Il conviendra en conséquence d’être extrêmement prudent sur ce point et de surveiller attentivement le taux d’annulation des décisions de justice. En effet, alors que celui-ci est fixé à moins de 15 % pour 2015, le taux d’annulation des décisions des tribunaux administratifs par les cours administratives d’appel est de 16,8 % et le taux d’annulation des décisions des cours administratives d’appel par le Conseil d’État de 17,1 %. Le taux d’annulation des décisions des tribunaux administratifs est, lui, de 20,1 %. Notons que tous ces taux se situent assez largement au-dessus du plafond de référence.

Il semble qu’à l’heure actuelle seule la Cour nationale du droit d’asile remplit les objectifs définis dans le plan triennal en termes d’annulations de ses décisions.

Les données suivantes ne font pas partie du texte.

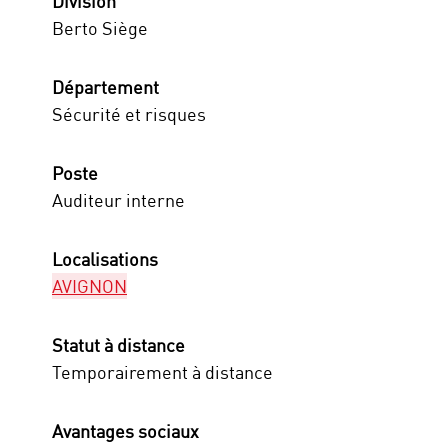
Division
Berto Siège
Département
Sécurité et risques
Poste
Auditeur interne
Localisations
AVIGNON
Statut à distance
Temporairement à distance
Avantages sociaux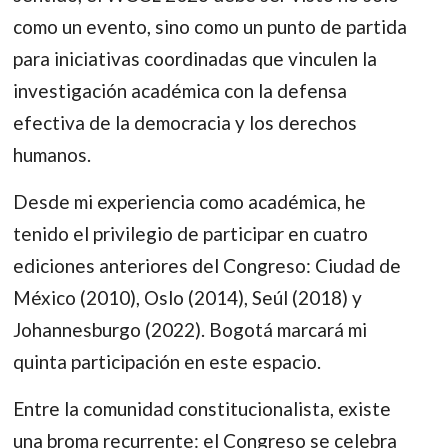
como un evento, sino como un punto de partida
para iniciativas coordinadas que vinculen la
investigación académica con la defensa
efectiva de la democracia y los derechos
humanos.
Desde mi experiencia como académica, he
tenido el privilegio de participar en cuatro
ediciones anteriores del Congreso: Ciudad de
México (2010), Oslo (2014), Seúl (2018) y
Johannesburgo (2022). Bogotá marcará mi
quinta participación en este espacio.
Entre la comunidad constitucionalista, existe
una broma recurrente: el Congreso se celebra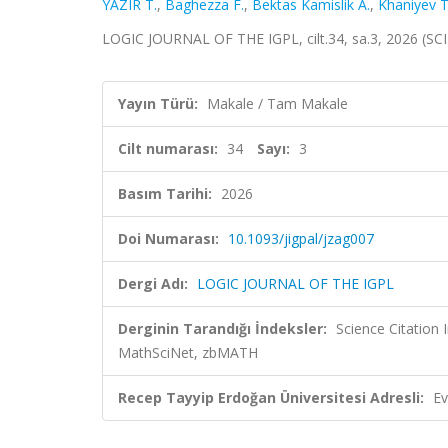
YAZIR T.
,
Baghezza F.
,
Bektas Kamislik A.
,
Khaniyev T
LOGIC JOURNAL OF THE IGPL, cilt.34, sa.3, 2026 (SC
Yayın Türü:
Makale / Tam Makale
Cilt numarası:
34
Sayı:
3
Basım Tarihi:
2026
Doi Numarası:
10.1093/jigpal/jzag007
Dergi Adı:
LOGIC JOURNAL OF THE IGPL
Derginin Tarandığı İndeksler:
Science Citatio
MathSciNet, zbMATH
Recep Tayyip Erdoğan Üniversitesi Adresli:
Ev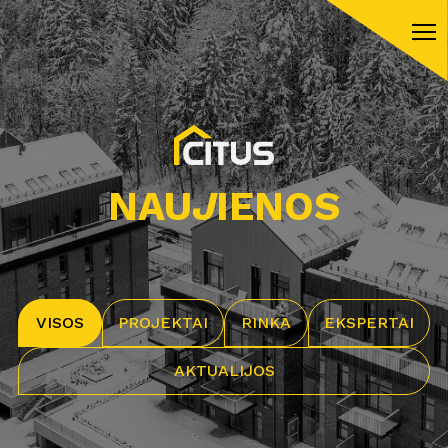
NAU
J
IENOS
VISOS
PROJEKTAI
RINKA
EKSPERTAI
AKTUALIJOS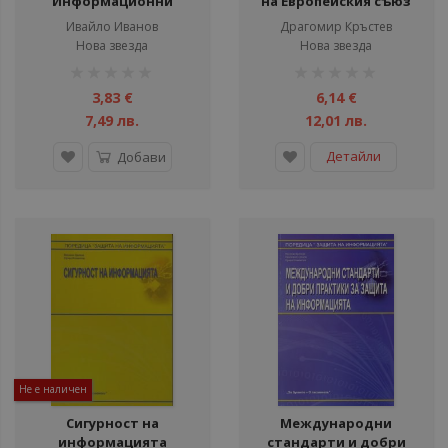
Информационни
на Европейския съюз
технологии за 1. - 4.
Ивайло Иванов
Драгомир Кръстев
клас - Графика
Нова звезда
Нова звезда
рейтинг:
рейтинг:
1%
1%
3,83 €
6,14 €
7,49 лв.
12,01 лв.
Детайли
Добави
Не е наличен
Сигурност на
Международни
информацията
стандарти и добри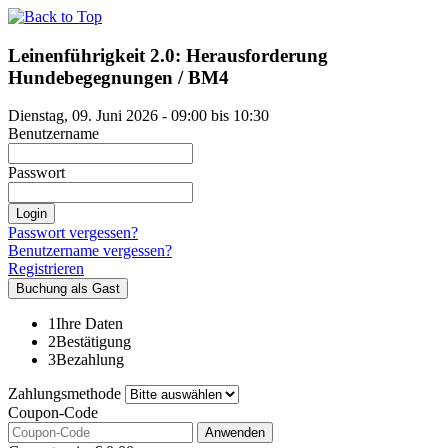
Leinenführigkeit 2.0: Herausforderung
Hundebegegnungen / BM4
Dienstag, 09. Juni 2026 - 09:00 bis 10:30
Benutzername
Passwort
Login
Passwort vergessen?
Benutzername vergessen?
Registrieren
Buchung als Gast
1
Ihre Daten
2
Bestätigung
3
Bezahlung
Zahlungsmethode
Coupon-Code
Anwenden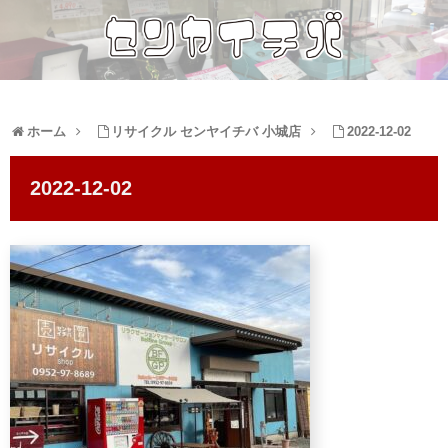
ホーム
リサイクル センヤイチバ 小城店
2022-12-02
2022-12-02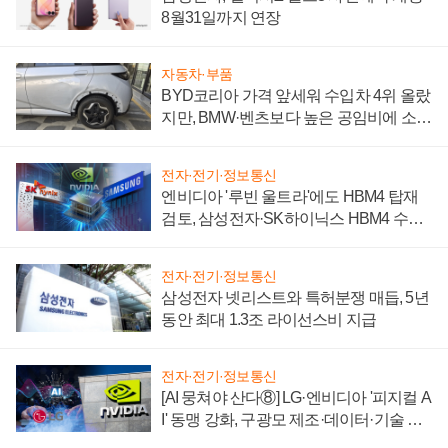
8월31일까지 연장
자동차·부품
BYD코리아 가격 앞세워 수입차 4위 올랐
지만, BMW·벤츠보다 높은 공임비에 소비
자 불만 폭발
전자·전기·정보통신
엔비디아 '루빈 울트라'에도 HBM4 탑재
검토, 삼성전자·SK하이닉스 HBM4 수율
에 주도권 갈린다
전자·전기·정보통신
삼성전자 넷리스트와 특허분쟁 매듭, 5년
동안 최대 1.3조 라이선스비 지급
전자·전기·정보통신
[AI 뭉쳐야 산다⑧] LG·엔비디아 '피지컬 A
I' 동맹 강화, 구광모 제조·데이터·기술 결
집해 종합 로보틱스 기업으로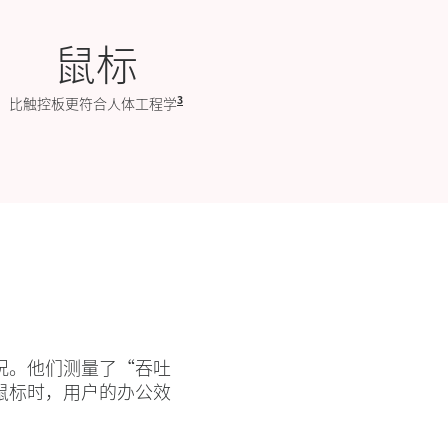
鼠标
3
。罗技人体工程学实验室（2019 年 10 月）对 23 款产品进行了
设备的平均移动时间（比特/秒）。罗技人体工程学实验室对 23 款产品进
比触控板更符合人体工程学
罗技人体工程学实验室对 23 款产品进行了
况。他们测量了“吞吐
鼠标时，用户的办公效
备的平均速度和准确性。罗技人体工程学实验室（2019 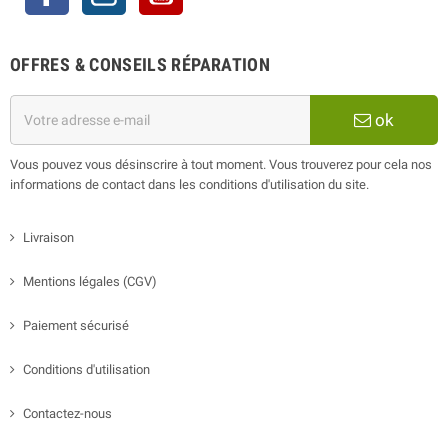
OFFRES & CONSEILS RÉPARATION
ok
Vous pouvez vous désinscrire à tout moment. Vous trouverez pour cela nos
informations de contact dans les conditions d'utilisation du site.
Livraison
Mentions légales (CGV)
Paiement sécurisé
Conditions d'utilisation
Contactez-nous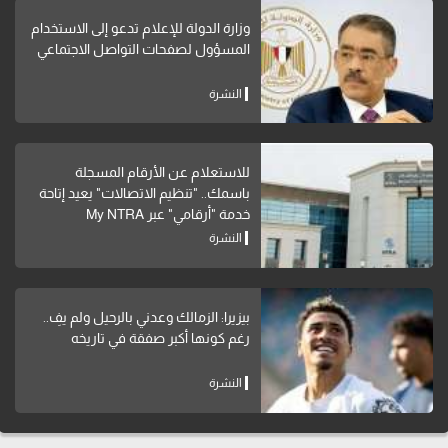
وزارة الدولة للإعلام تدعو إلى الاستخدام
المسؤول لصفحات التواصل الاجتماعي
النشرة
للاستعلام عن الأرقام المسجلة
باسمك.. "تنظيم الاتصالات" يعيد إتاحة
خدمة "أرقامي" عبر My NTRA
النشرة
بيزيرا: الزمالك وعدني بالرحيل ولم يفِ..
رغم كونها أكبر صفقة في تاريخه
النشرة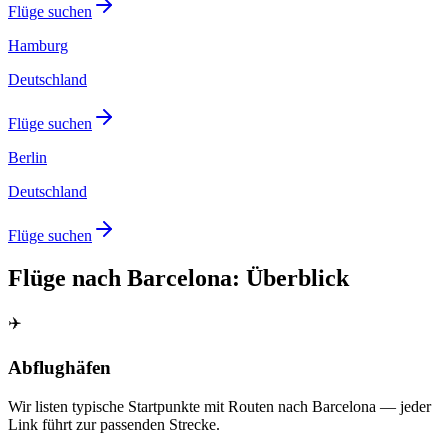
Flüge suchen
Hamburg
Deutschland
Flüge suchen
Berlin
Deutschland
Flüge suchen
Flüge nach Barcelona: Überblick
✈️
Abflughäfen
Wir listen typische Startpunkte mit Routen nach Barcelona — jeder
Link führt zur passenden Strecke.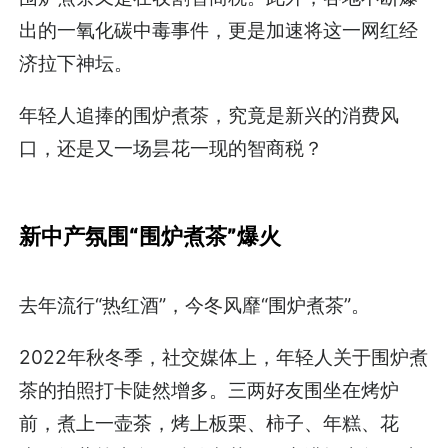
出的一氧化碳中毒事件，更是加速将这一网红经
济拉下神坛。
年轻人追捧的围炉煮茶，究竟是新兴的消费风
口，还是又一场昙花一现的智商税？
新中产氛围“围炉煮茶”爆火
去年流行“热红酒”，今冬风靡“围炉煮茶”。
2022年秋冬季，社交媒体上，年轻人关于围炉煮
茶的拍照打卡陡然增多。三两好友围坐在烤炉
前，煮上一壶茶，烤上板栗、柿子、年糕、花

Enfin, il ne faudrait pas que la réforme du droit d’asile, qui sera discutée dans les prochaines semaines, en vienne à impacter négativement les capacités d’action et les moyens de la CNDA.

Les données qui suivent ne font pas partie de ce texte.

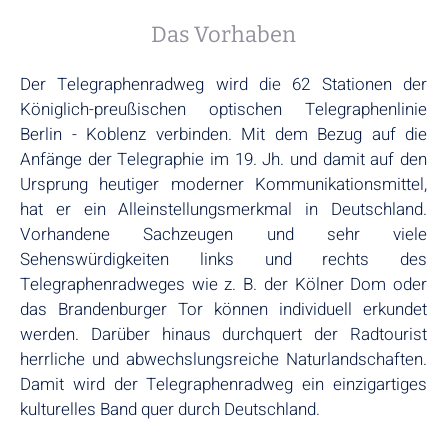
Das Vorhaben
Der Telegraphenradweg wird die 62 Stationen der
Königlich-preußischen optischen Telegraphenlinie
Berlin - Koblenz verbinden. Mit dem Bezug auf die
Anfänge der Telegraphie im 19. Jh. und damit auf den
Ursprung heutiger moderner Kommunikationsmittel,
hat er ein Alleinstellungsmerkmal in Deutschland.
Vorhandene Sachzeugen und sehr viele
Sehenswürdigkeiten links und rechts des
Telegraphenradweges wie z. B. der Kölner Dom oder
das Brandenburger Tor können individuell erkundet
werden. Darüber hinaus durchquert der Radtourist
herrliche und abwechslungsreiche Naturlandschaften.
Damit wird der Telegraphenradweg ein einzigartiges
kulturelles Band quer durch Deutschland.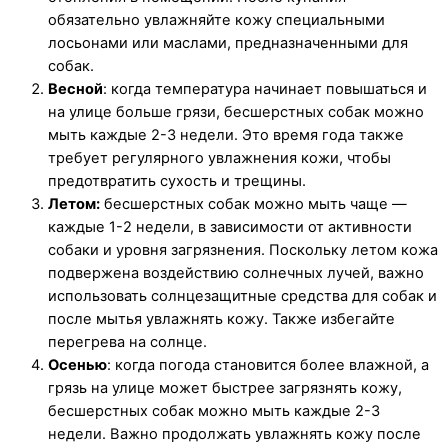
обязательно увлажняйте кожу специальными
лосьонами или маслами, предназначенными для
собак.
Весной
: когда температура начинает повышаться и
на улице больше грязи, бесшерстных собак можно
мыть каждые 2-3 недели. Это время года также
требует регулярного увлажнения кожи, чтобы
предотвратить сухость и трещины.
Летом:
бесшерстных собак можно мыть чаще —
каждые 1-2 недели, в зависимости от активности
собаки и уровня загрязнения. Поскольку летом кожа
подвержена воздействию солнечных лучей, важно
использовать солнцезащитные средства для собак и
после мытья увлажнять кожу. Также избегайте
перегрева на солнце.
Осенью
: когда погода становится более влажной, а
грязь на улице может быстрее загрязнять кожу,
бесшерстных собак можно мыть каждые 2-3
недели. Важно продолжать увлажнять кожу после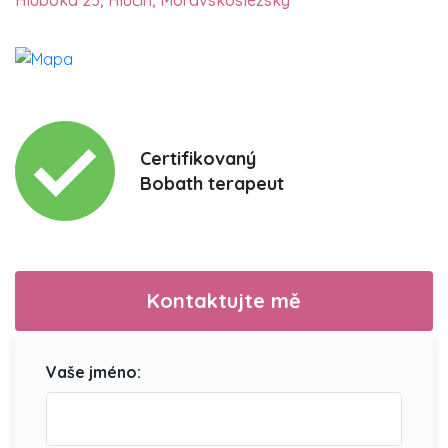
Certifikovaný
Bobath terapeut
Kontaktujte mě
Vaše jméno: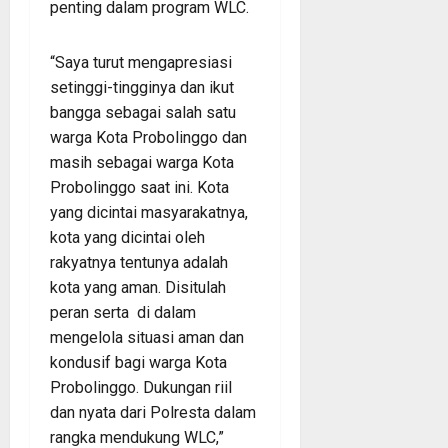
penting dalam program WLC.
“Saya turut mengapresiasi
setinggi-tingginya dan ikut
bangga sebagai salah satu
warga Kota Probolinggo dan
masih sebagai warga Kota
Probolinggo saat ini. Kota
yang dicintai masyarakatnya,
kota yang dicintai oleh
rakyatnya tentunya adalah
kota yang aman. Disitulah
peran serta di dalam
mengelola situasi aman dan
kondusif bagi warga Kota
Probolinggo. Dukungan riil
dan nyata dari Polresta dalam
rangka mendukung WLC,”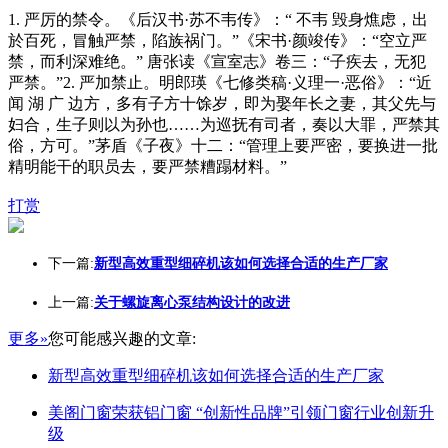
1. 严厉的禁令。《后汉书·苏不韦传》：“ 不韦 毁身燋虑，出
於百死，冒触严禁，陷族祸门。”《宋书·颜竣传》：“空立严
禁，而利深难绝。” 唐张读《宣室志》卷三：“子疾去，无犯
严禁。”2. 严加禁止。明郎瑛《七修类稿·义理一·恶俗》：“近
闻 湖 广 边方，多有子方十馀岁，即为娶年长之妻，其父先与
妇合，生子则以为孙也……为巡抚有司者，奏以大罪，严禁其
俗，方可。”茅盾《子夜》十二：“管理上要严密，要换进一批
精明能干的职员去，要严禁糟蹋材料。”
打赏
下一篇:
新型高效重型细碎机该如何选择合适的生产厂家
上一篇:
关于螺旋离心泵结构设计的改进
更多»
您可能感兴趣的文章:
新型高效重型细碎机该如何选择合适的生产厂家
美阁门窗荣获铝门窗 “创新性品牌”引领门窗行业创新升
级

Deuxième point : le programme no 126 n’appelle pas de commentaires particuliers de notre part si ce n’est la question récurrente de l’utilité politique et financière du Conseil économique, social et environnemental. Il semble qu’un début de volonté politique se soit manifesté visant à développer la saisine du CESE par le Parlement, car cette opportunité n’a été que trop rarement utilisée. Dans cette optique, nous espérons fortement que le CESE pourra être saisi par l’Assemblée nationale en vue de rendre un avis sur le projet de loi relatif aux professions réglementées.

À cet effet, il s’agira d’assurer à cette nécessaire réforme une légitimité la plus large possible.

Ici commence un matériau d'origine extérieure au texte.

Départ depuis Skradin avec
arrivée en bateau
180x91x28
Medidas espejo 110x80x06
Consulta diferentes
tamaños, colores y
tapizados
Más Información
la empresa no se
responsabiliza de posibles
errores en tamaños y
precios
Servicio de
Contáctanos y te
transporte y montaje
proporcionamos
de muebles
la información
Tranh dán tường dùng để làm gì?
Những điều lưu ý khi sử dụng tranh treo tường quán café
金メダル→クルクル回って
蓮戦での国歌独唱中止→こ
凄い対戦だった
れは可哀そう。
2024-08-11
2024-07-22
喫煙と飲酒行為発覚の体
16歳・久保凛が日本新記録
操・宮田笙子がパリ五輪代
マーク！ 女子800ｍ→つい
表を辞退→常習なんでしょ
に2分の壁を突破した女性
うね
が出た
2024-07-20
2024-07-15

Enfin, le programme no 340 « Haut conseil des finances publiques », découlant de l’adoption du Pacte de stabilité européen, pose la question de son existence en tant que programme spécifique. Comme l’indique le rapporteur spécial Philippe Vigier, on peut s’interroger sur la spécificité de ce programme qui, je le cite « ne doit son existence qu’à un amendement du Sénat alors que le Haut conseil est présidé par le premier président de la Cour des comptes, que son effectif réduit est composé de magistrats de la Cour et qu’il est hébergé par celle-ci ».

Monsieur le secrétaire d’État, à titre personnel, je soutiens votre volonté manifeste de protéger les crédits de cette mission essentielle à la préservation des droits de nos concitoyens. Toutefois, au regard de tous les éléments d’incertitude, à la fois structurels et conjoncturels, le groupe de la Gauche démocrate et républicaine s’abstiendra de voter les crédits de cette mission.